= Provided material =

= Beginning of Section =

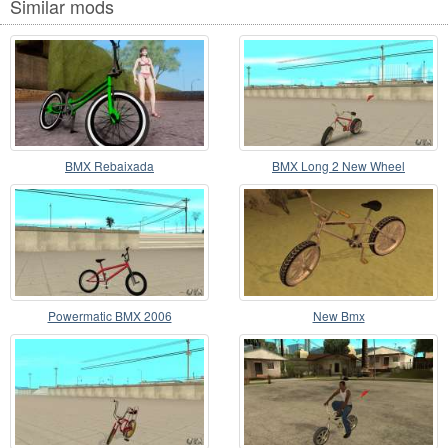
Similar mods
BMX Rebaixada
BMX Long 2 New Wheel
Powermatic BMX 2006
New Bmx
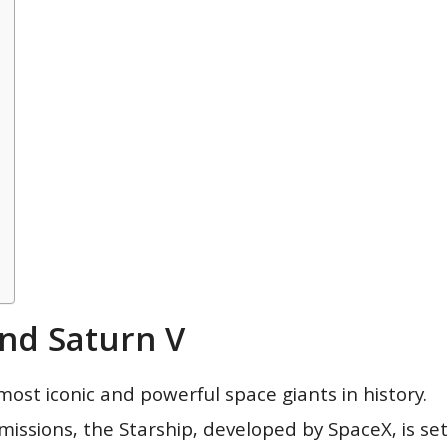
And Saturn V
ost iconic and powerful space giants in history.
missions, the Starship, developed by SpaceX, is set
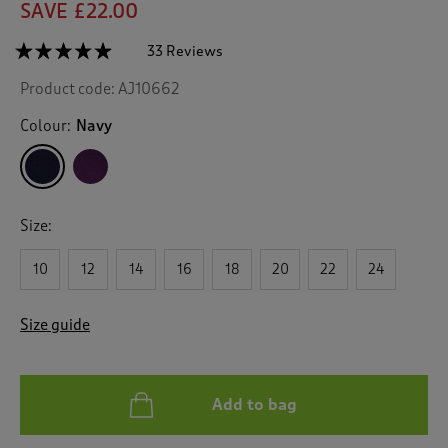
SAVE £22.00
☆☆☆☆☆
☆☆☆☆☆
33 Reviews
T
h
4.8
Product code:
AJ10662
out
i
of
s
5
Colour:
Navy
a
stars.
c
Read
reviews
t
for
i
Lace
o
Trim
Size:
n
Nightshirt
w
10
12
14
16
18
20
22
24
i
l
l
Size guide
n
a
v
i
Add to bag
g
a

= End of Section =
= Beginning of Section =

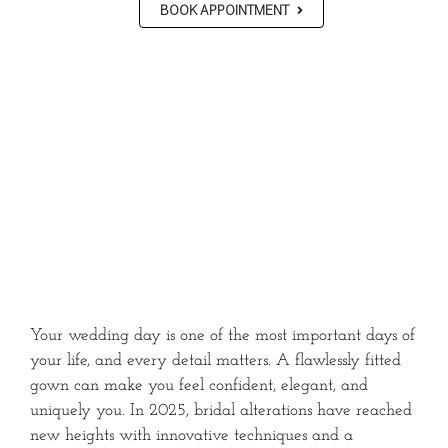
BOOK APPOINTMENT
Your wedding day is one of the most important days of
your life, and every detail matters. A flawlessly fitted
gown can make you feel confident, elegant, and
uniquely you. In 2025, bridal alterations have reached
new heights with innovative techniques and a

= End of Section =

= Work order =
Using the records above, copy word for word the line with "gown can make", the line with "new heights with innovative techniques and a", and every line between them.

= Answer section =
gown can make you feel confident, elegant, and
uniquely you. In 2025, bridal alterations have reached
new heights with innovative techniques and a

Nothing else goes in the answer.